Sometimes, said failure is because we bikers are a hoary old lot (take our disdain for funny front suspensions, for instance). Other times, the technology is simply not ready (see: the almost-universal bankruptcy of every electric motorcycle manufacturer ever). And sometimes said advancement, no matter how inventive, answers a question that no motorcyclist ever asked.

For instance, a couple of years ago, Honda released a patent for a computer-controlled windscreen for the Gold Wing. Now understand that a turbulence-free cocoon is the quest of everyone choosing a bike with a full fairing.

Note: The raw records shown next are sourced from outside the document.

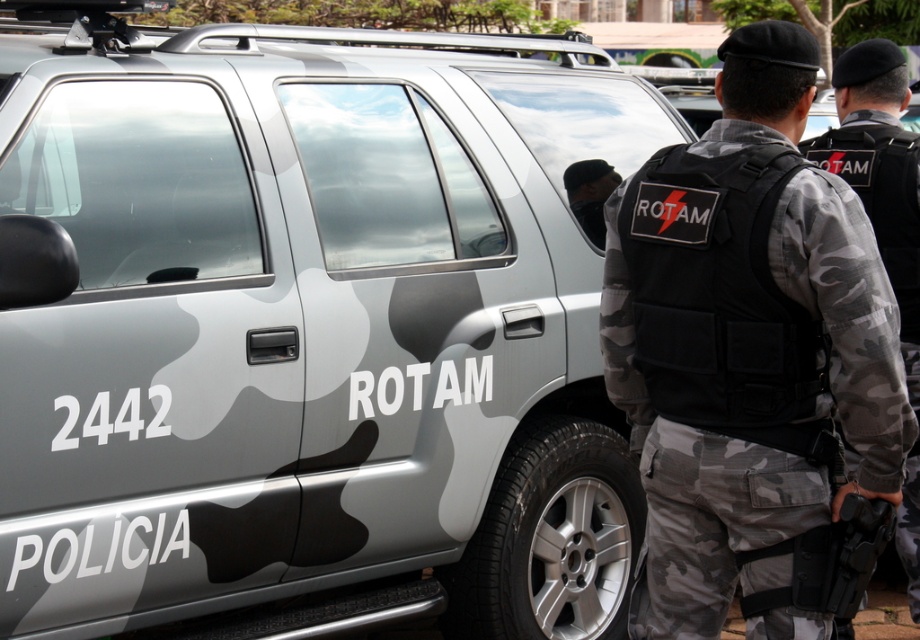 Based on the photo, does black tactical vest at center have a larger size compared to camouflage fabric vest at center?

No, black tactical vest at center is not bigger than camouflage fabric vest at center.

How distant is black tactical vest at center from camouflage fabric vest at center?

They are 4.41 feet apart.

You are a GUI agent. You are given a task and a screenshot of the screen. Output one action in this format:
    pyautogui.click(x=<x>, y=<y>)
    Task: Click on the black tactical vest at center
    
    Given the screenshot: What is the action you would take?
    pyautogui.click(x=745, y=340)

Locate an element on the screen. black tactical vest at center is located at coordinates (745, 340). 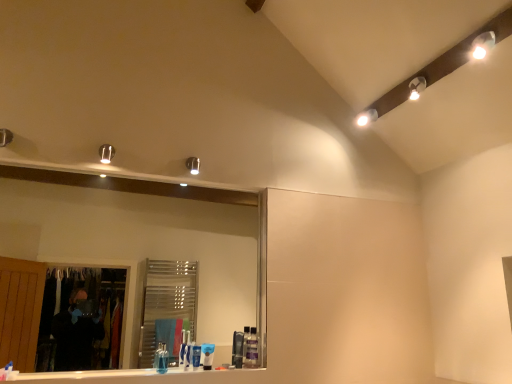 Identify the location of free space between blue matte toothpaste at center, placed as the third toiletry when sorted from right to left, and blue glossy toothpaste tube at lower center, which ranks as the first toiletry in left-to-right order. Image resolution: width=512 pixels, height=384 pixels. (179, 375). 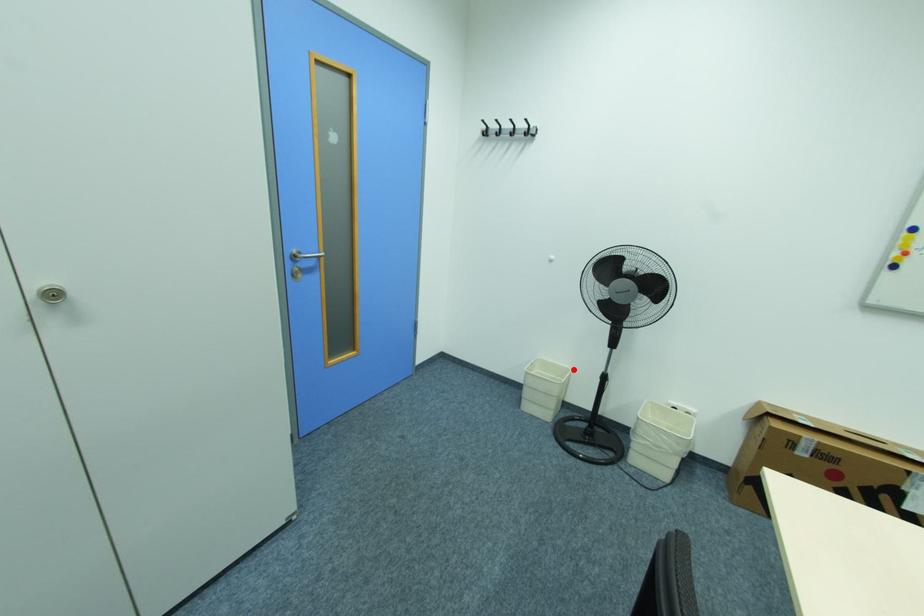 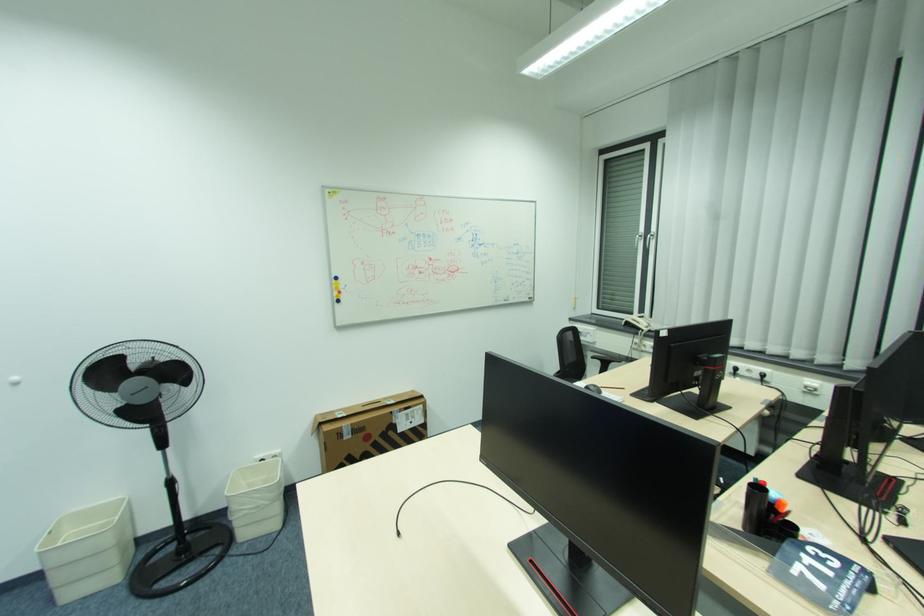 Locate, in the second image, the point that corresponds to the highlighted location in the first image.

(128, 500)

And, truth be told, I think Givi’s Airflow windscreen is the single most effective aftermarket accessory I have tested in 41 years of motorcycling, turning my V-Strom’s absolutely horrific stock fairing into aerodynamic perfection. I’ll go even further: electrically-adjusted screens really are a boon to long-distance touring, allowing the height (and sometimes the angle) of a shield to be tailored to individual riders and conditions.

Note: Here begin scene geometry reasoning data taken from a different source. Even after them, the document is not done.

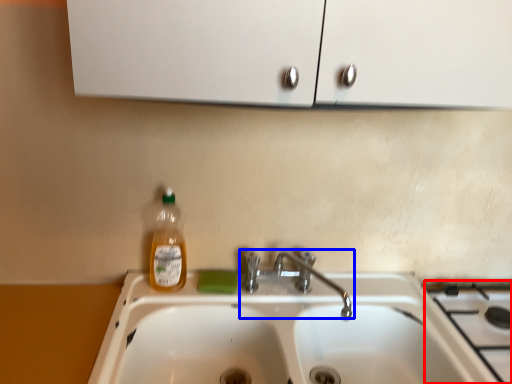 Question: Which object is further to the camera taking this photo, gas stove (highlighted by a red box) or tap (highlighted by a blue box)?

Choices:
 (A) gas stove
 (B) tap

Answer: (B) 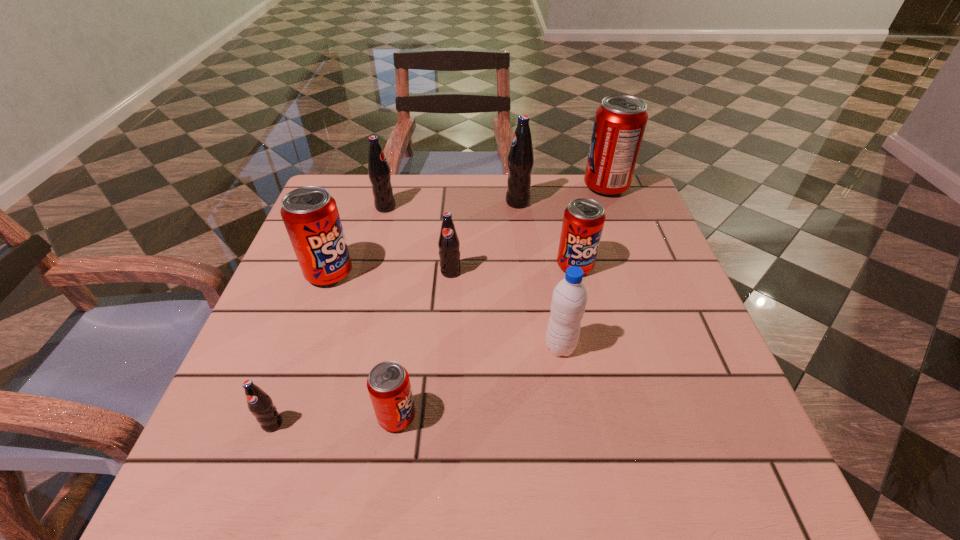 Locate an element on the screen. The image size is (960, 540). object situated at the far right corner is located at coordinates (620, 121).

Identify the location of vacant space at the far edge of the desktop. (514, 214).

Where is `vacant space at the near edge`? vacant space at the near edge is located at coordinates (414, 443).

This screenshot has height=540, width=960. In the image, there is a desktop. In order to click on free space at the left edge in this screenshot , I will do `click(302, 301)`.

This screenshot has width=960, height=540. In order to click on free space at the right edge in this screenshot , I will do `click(636, 377)`.

I want to click on free location at the far left corner of the desktop, so click(358, 219).

The width and height of the screenshot is (960, 540). I want to click on vacant region at the far right corner, so click(628, 201).

This screenshot has height=540, width=960. In the image, there is a desktop. Identify the location of free space at the near right corner. (736, 437).

Identify the location of free space between the second smallest red soda can and the nearest black pop. (423, 345).

Image resolution: width=960 pixels, height=540 pixels. Find the location of `unoccupied position between the third smallest black pop and the second nearest black pop`. unoccupied position between the third smallest black pop and the second nearest black pop is located at coordinates (418, 240). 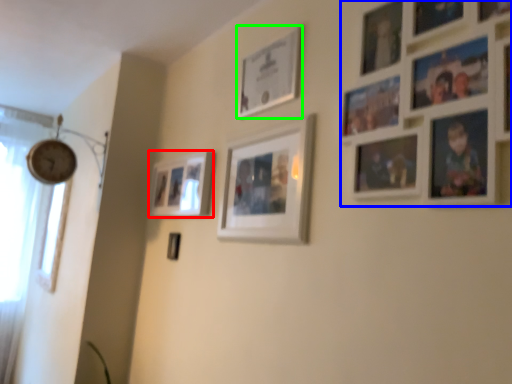 Question: Estimate the real-world distances between objects in this image. Which object is farther from picture frame (highlighted by a red box), picture frame (highlighted by a blue box) or picture frame (highlighted by a green box)?

Choices:
 (A) picture frame
 (B) picture frame

Answer: (A) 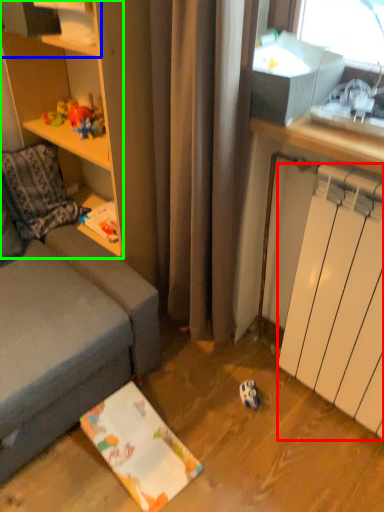 Question: Which is farther away from radiator (highlighted by a red box)? shelf (highlighted by a blue box) or cabinetry (highlighted by a green box)?

Choices:
 (A) shelf
 (B) cabinetry

Answer: (A) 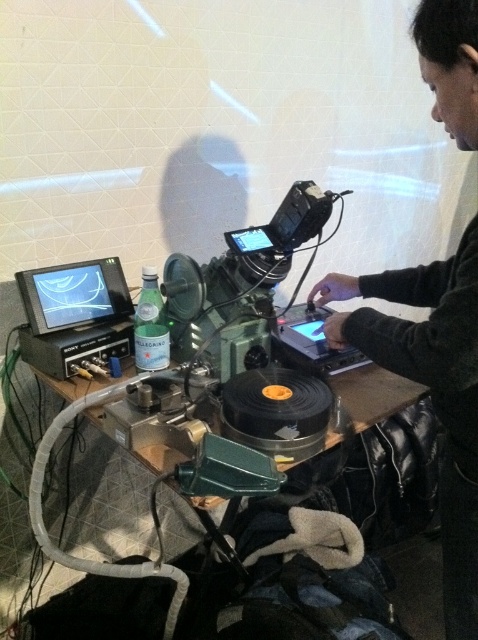 Question: Which point appears farthest from the camera in this image?

Choices:
 (A) (447, 456)
 (B) (232, 355)

Answer: (B)

Question: Is dark gray sweater at center to the left of wooden table at center from the viewer's perspective?

Choices:
 (A) yes
 (B) no

Answer: (B)

Question: Among these points, which one is farthest from the camera?

Choices:
 (A) (359, 420)
 (B) (333, 282)

Answer: (B)

Question: Which object is closer to the camera taking this photo?

Choices:
 (A) wooden table at center
 (B) dark gray sweater at center

Answer: (B)

Question: From the image, what is the correct spatial relationship of dark gray sweater at center in relation to wooden table at center?

Choices:
 (A) above
 (B) below

Answer: (A)

Question: Is dark gray sweater at center to the right of wooden table at center from the viewer's perspective?

Choices:
 (A) no
 (B) yes

Answer: (B)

But when did we motorcyclists get too lazy to toggle a freakin’ button? Or, on a mechanical system, raise a lever or slide a latch? Especially when, according to MCN, said automatic windscreen needs a computer, two cameras and a microphone to eliminate the seemingly bone-tiring wiggle of your thumb. I’m reminded of automakers that, running out of things to automate, now feel the need to make all four doors of luxury sedans — like the Genesis G90 I recently drove — push-button-operated. It appears that there are people for whom closing a car door or raising a BMW R1300 RT’s windscreen is simply a travail too far. 

Meanwhile Honda — along with Yamaha, a start-up called Lit and others — is also looking to perfect the self-riding motorcycle. Now, before I start ranting, let me first congratulate anyone who can engineer a rider-less motorcycle. Having spent the last decade reporting on the foibles of autonomous automobiles, making motorcycle riding autonomous is especially impressive considering the extra degree of freedom — i.e. cars don’t fall over. And furthermore, it is also categorically true that said research could provide some meaningful benefit; — for instance, giving new and infirm riders more confidence at low speeds.

That doesn’t change the fact that a fully self-riding motorcycle is absolutely useless. Who would want such a contraption? Oh, one can surely see the benefit of self-driving car that might allow us to text, fall asleep and, as I suspect the Gen Zers will soon popularize, have acrobatic sex in the back seat, but what exactly is one supposed to do on a motorcycle if one isn’t occupied by its control? You’re still stuck in the same riding position, still subject to the whims of weather, and there’s no way, unless you’re a world-class gymnast, you’re consummating any sex act on any motorcycle pillion seat I’ve seen. There is nothing you can do on a self-riding motorcycle that you can’t do on the bike you now ride. Nonetheless, patent-scrolling is becoming something of a metier amongst motojournalists. It’s worth remembering that for every one that actually proves useful — Honda’s adding an electric supercharger to a novel V3 engine — there’s someone who spent years working out how to make a computer-controlled windscreen. Now I know what made professor Lukasiewicz so cranky.